Tanjung Selor, Bimas Islam -- Kepala Kantor Wilayah Kementerian Agama Provinsi Kalimantan Utara, Saifi memaparkan, pihaknya telah membentuk Badan Kesejahteraan Masjid (BKM) tingkat provinsi dan kabupaten/kota. Hal itu diungkapkannya, Minggu (7/5/2023) kepada Tim Bimas Islam.
“Pemberdayaan masjid saat ini harus lebih nyata. Terlebih, masjid tidak sekadar difungsikan sebagai pusat ibadah umat Islam, tapi juga memberi dampak pada kesejahteraan umat. Karenanya, perlu penguatan pembinaan terhadap pengurus agar BKM bisa berjalan dengan baik,” paparnya.

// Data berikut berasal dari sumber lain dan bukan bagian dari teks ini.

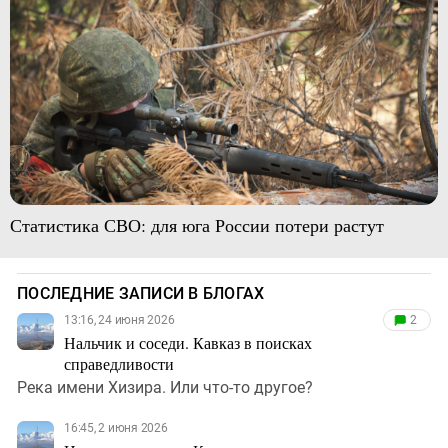
Статистика СВО: для юга России потери растут
ПОСЛЕДНИЕ ЗАПИСИ В БЛОГАХ
13:16, 24 июня 2026
2
Нальчик и соседи. Кавказ в поисках
справедливости
Река имени Хизира. Или что-то другое?
16:45, 2 июня 2026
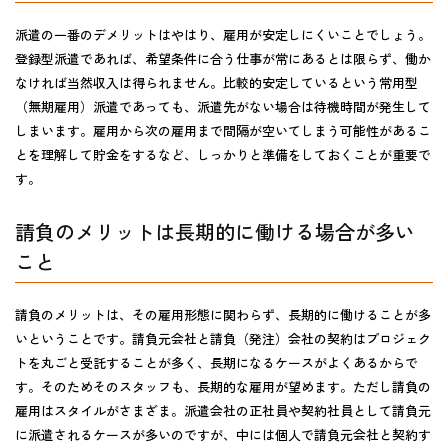
派遣の一番のデメリットはやはり、雇用が安定しにくいことでしょう。
登録型派遣であれば、希望条件に合う仕事が常にあるとは限らず、働か
なければ当然収入は得られません。比較的安定しているという常用型
（無期雇用）派遣であっても、派遣先がない場合は待機時間が発生して
しまいます。
雇用から次の雇用まで間隔が空いてしまう可能性がある
こ
とを理解して貯金をするなど、しっかりと準備をしておくことが重要で
す。
請負のメリットは長期的に働ける場合が多い
こと
請負のメリットは、その雇用形態に関わらず、
長期的に働けることが多
い
ということです。請負元会社と請負（発注）会社の契約はプロジェク
トを丸ごと受託することが多く、長期になるケースがよくあるからで
す。そのためそのスタッフも、長期的な雇用が望めます。ただし請負の
雇用はスタイルがさまざま。派遣会社の正社員や契約社員として請負元
に派遣されるケースが多いのですが、中には個人で請負元会社と契約す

“Karena kita telah bentuk BKM tingkat provinsi maupun kabupaten/kota, maka yang kita harap tentunya penguatan program,” ungkap Saifi.
Menurut Saifi, dalam kepengurusannya, BKM akan diisi pengurus yang profesional, yakni para alim ulama, birokrat, hingga pelaku usaha. Ia berharap, semua pihak berkontribusi dalam pemberdayaan masjid yang akan bermuara pada kesejahteraan umat.
“Kita tidak bisa menutup mata bahwa keberadaan masjid sangat vital dalam kehidupan sosial, khususnya di Kalimantan Utara ini. Mari kita ramaikan masjid dan kita fungsikan untuk kepentingan umat,” ulasnya.
“Di sinilah manajemen masjid harus kita kelola dengan baik. Misalnya, menghimpun dana umat. Selain untuk keperluan masjid, juga bagaimana bisa bermanfaat untuk ekonomi umat,” tambah Saifi.
Terakhir, Saifi menegaskan, dirinya akan mengawal program ini sebagai tindak lanjut usai menghadiri Launching dan Pelantikan BKM Pusat di Jakarta pada 3 Mei lalu.